Making mini-organs, or organoids, generally requires stem cells, but nobody knows what a reptilian stem cell looks like. So the researchers—students in molecular biologist Hans Clevers’s lab at the Hubrecht Institute in the Netherlands—obtained eggs of a Cape coral snake from a breeder, chopped up a bit of the embryo’s venom gland, and bathed it in the same mixture of chemicals that makes mammalian mini-organs grow. The only change they made to the protocol was lowering the temperature at which the tissue was incubated from 37 °C, the body temperature of mice and humans, to 28–32 °C. Snakes don’t have a set body temperature, but they run cooler than mammals, and higher temperatures killed the cells.

“Much to their surprise, it immediately started growing, and it made the structures that we know are mini-organs from what we had seen in humans before,” Clevers says. The venom that the organoids produced was at least as concentrated as naturally-produced venom, he adds.

The researchers compared the DNA and RNA sequences from individual cells in the organoids to that of venom glands from the snake and confirmed they were extremely similar. Next, they compared the toxin proteins from organoids to those from actual venom glands. Their characterization of about 20 different protein components in the venom demonstrated that they had similar functions as the gland-excreted proteins—for example, ratcheting up or tamping down how neurons fire, accelerating or interfering with blood clotting, and interfering with muscle cell activation. When the researchers examined the cellular organization of the organoids, they found that distinct cells within the structures made specific proteins, and that these cells were grouped together much as they are in venom glands.

They also found cells in the organoids that carry the same gene expression markers as human stem cells. “That was very surprising,” Clevers says. The finding suggests that stem cell biology is conserved over 300 million years of evolution. “It also means that this technology will probably work for all vertebrates—reptiles, amphibians, birds and mammals,” he says.

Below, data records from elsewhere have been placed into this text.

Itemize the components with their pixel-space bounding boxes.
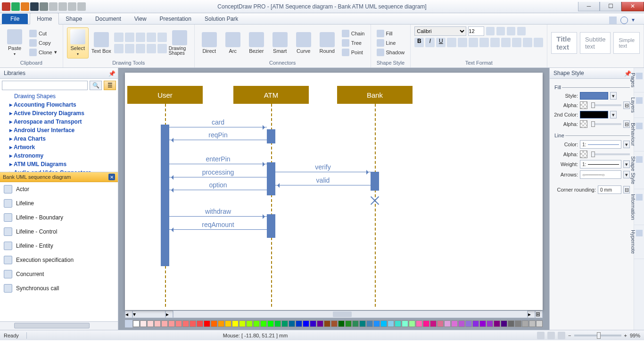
color-swatch[interactable] <box>409 320 415 327</box>
underline-icon[interactable]: U <box>436 38 446 47</box>
search-button[interactable]: 🔍 <box>90 81 102 90</box>
color-swatch[interactable] <box>310 320 316 327</box>
side-tab-pages[interactable]: Pages <box>634 68 644 92</box>
color-swatch[interactable] <box>373 320 380 327</box>
text-margins-icon[interactable] <box>534 38 543 47</box>
color-swatch[interactable] <box>444 320 451 327</box>
tree-button[interactable]: Tree <box>340 39 367 47</box>
zoom-out-button[interactable]: − <box>568 333 571 338</box>
side-tab-shape-style[interactable]: Shape Style <box>634 151 644 189</box>
drawtool-icon[interactable] <box>114 44 124 53</box>
color-swatch[interactable] <box>494 320 500 327</box>
drawtool-icon[interactable] <box>147 44 156 53</box>
execution-bar[interactable] <box>371 172 379 191</box>
color-swatch[interactable] <box>133 320 140 327</box>
execution-bar[interactable] <box>267 129 275 143</box>
font-color-icon[interactable] <box>507 27 515 35</box>
clone-button[interactable]: Clone ▾ <box>27 48 59 57</box>
drawing-shapes-button[interactable]: Drawing Shapes <box>169 27 190 59</box>
actor-box[interactable]: Bank <box>337 86 413 104</box>
second-color-swatch[interactable] <box>580 111 608 118</box>
bold-icon[interactable]: B <box>414 38 424 47</box>
color-swatch[interactable] <box>359 320 366 327</box>
execution-bar[interactable] <box>267 214 275 238</box>
cut-button[interactable]: Cut <box>27 29 59 38</box>
color-swatch[interactable] <box>232 320 239 327</box>
align-top-icon[interactable] <box>501 38 511 47</box>
zoom-slider[interactable] <box>574 335 621 336</box>
page-next-button[interactable]: ▸ <box>165 310 173 318</box>
execution-bar[interactable] <box>267 162 275 195</box>
color-swatch[interactable] <box>317 320 323 327</box>
color-swatch[interactable] <box>423 320 429 327</box>
color-swatch[interactable] <box>260 320 267 327</box>
align-left-icon[interactable] <box>469 38 478 47</box>
color-swatch[interactable] <box>253 320 260 327</box>
message-arrow[interactable] <box>169 127 267 127</box>
color-swatch[interactable] <box>267 320 274 327</box>
grid-toggle-icon[interactable]: ⊞ <box>535 310 543 318</box>
color-swatch[interactable] <box>529 320 536 327</box>
bezier-connector-button[interactable]: Bezier <box>246 27 267 59</box>
color-swatch[interactable] <box>204 320 210 327</box>
subscript-icon[interactable] <box>458 38 467 47</box>
color-swatch[interactable] <box>536 320 543 327</box>
color-swatch[interactable] <box>331 320 338 327</box>
shapes-list[interactable]: ActorLifelineLifeline - BoundaryLifeline… <box>0 182 118 321</box>
shape-item[interactable]: Lifeline <box>0 196 118 210</box>
document-tab[interactable]: Document <box>89 13 128 24</box>
corner-spinner[interactable]: ⊟ <box>623 186 630 193</box>
point-button[interactable]: Point <box>340 48 367 57</box>
color-swatch[interactable] <box>402 320 408 327</box>
canvas-hscroll[interactable]: ◂ ▾ ▸ ▸ ⊞ <box>125 310 543 319</box>
presentation-tab[interactable]: Presentation <box>153 13 198 24</box>
color-swatch[interactable] <box>154 320 161 327</box>
align-right-icon[interactable] <box>490 38 500 47</box>
copy-button[interactable]: Copy <box>27 39 59 47</box>
search-mode-button[interactable]: ☰ <box>104 81 116 90</box>
fit-page-icon[interactable] <box>558 332 565 339</box>
chain-button[interactable]: Chain <box>340 29 367 38</box>
execution-bar[interactable] <box>161 125 169 266</box>
drawtool-icon[interactable] <box>157 33 167 42</box>
library-tree-item[interactable]: ▸ Android User Interface <box>0 126 118 134</box>
message-arrow[interactable] <box>169 177 267 177</box>
library-tree[interactable]: Drawing Shapes▸ Accounting Flowcharts▸ A… <box>0 92 118 172</box>
message-arrow[interactable] <box>169 164 267 164</box>
line-color-select[interactable]: 1: <box>580 140 621 149</box>
color-swatch[interactable] <box>190 320 196 327</box>
color-swatch[interactable] <box>168 320 175 327</box>
round-connector-button[interactable]: Round <box>316 27 338 59</box>
color-swatch[interactable] <box>345 320 352 327</box>
library-tree-item[interactable]: Drawing Shapes <box>0 92 118 101</box>
scroll-right-button[interactable]: ▸ <box>528 310 535 318</box>
color-swatch[interactable] <box>161 320 168 327</box>
increase-font-icon[interactable] <box>486 27 495 35</box>
curve-connector-button[interactable]: Curve <box>293 27 314 59</box>
side-tab-information[interactable]: Information <box>634 189 644 225</box>
pin-icon[interactable]: 📌 <box>624 70 630 76</box>
color-picker-icon[interactable] <box>125 320 132 327</box>
line-alpha-slider[interactable] <box>591 153 630 155</box>
title-text-style[interactable]: Title text <box>551 32 577 54</box>
solution-park-tab[interactable]: Solution Park <box>198 13 245 24</box>
color-swatch[interactable] <box>197 320 203 327</box>
drawtool-icon[interactable] <box>114 33 124 42</box>
library-search-input[interactable] <box>2 81 88 90</box>
color-swatch[interactable] <box>380 320 387 327</box>
actor-box[interactable]: User <box>127 86 203 104</box>
page-selector[interactable]: ▾ <box>132 310 165 318</box>
second-color-dropdown[interactable]: ▾ <box>610 111 617 118</box>
align-center-icon[interactable] <box>479 38 489 47</box>
page-prev-button[interactable]: ◂ <box>125 310 132 318</box>
zoom-in-button[interactable]: + <box>624 333 627 338</box>
color-swatch[interactable] <box>465 320 472 327</box>
line-button[interactable]: Line <box>375 39 407 47</box>
message-arrow[interactable] <box>169 190 267 190</box>
shape-item[interactable]: Lifeline - Control <box>0 225 118 239</box>
select-tool-button[interactable]: Select▾ <box>67 27 89 59</box>
libraries-hscroll[interactable] <box>0 321 118 330</box>
shape-item[interactable]: Actor <box>0 182 118 196</box>
message-arrow[interactable] <box>169 140 267 140</box>
pin-icon[interactable]: 📌 <box>108 70 114 76</box>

Clevers thinks that this method will make it easier to design antibodies against venom proteins using current techniques.

But Mackessy notes that researchers may still be a long way off from adapting this organoid technology to making antivenom because scaling up the system to produce the amounts needed may be laborious and costly. However, he adds that the system has enormous potential for understanding basic cellular processes like secretion. Cells in all organisms secrete different substances, but one fascinating thing about venom toxins is that the cells that produce them don’t succumb to their cytotoxic effects. Snakes thus make a unique model system for studying how cellular substances are produced and packaged.

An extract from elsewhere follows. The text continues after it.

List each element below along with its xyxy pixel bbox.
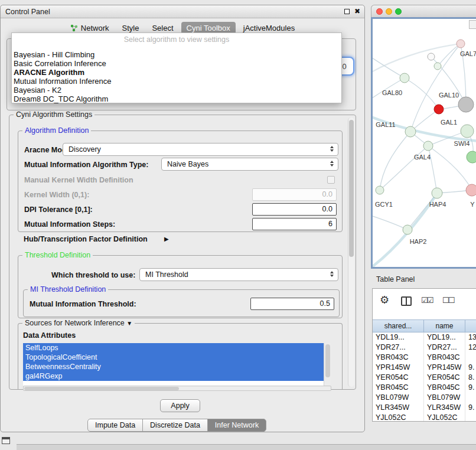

The students who started the project had done so on a lark. They wanted to create organoids from the most iconic organ they could think of. “It was what we here call a ‘Friday afternoon experiment,’ “ Clevers says. “But when we started reading up on snake venom and observed the science, it turned out to be a very interesting project.”

The group has now grown venom-producing organoids from about 10 other snake species and a lizard, Clevers says. They are now working with a snake-wrangling collaborator to make a priority list of 50 species to create a venom-molecule biobank. “This will be a bioprospecting library with immense biological activity,” he says.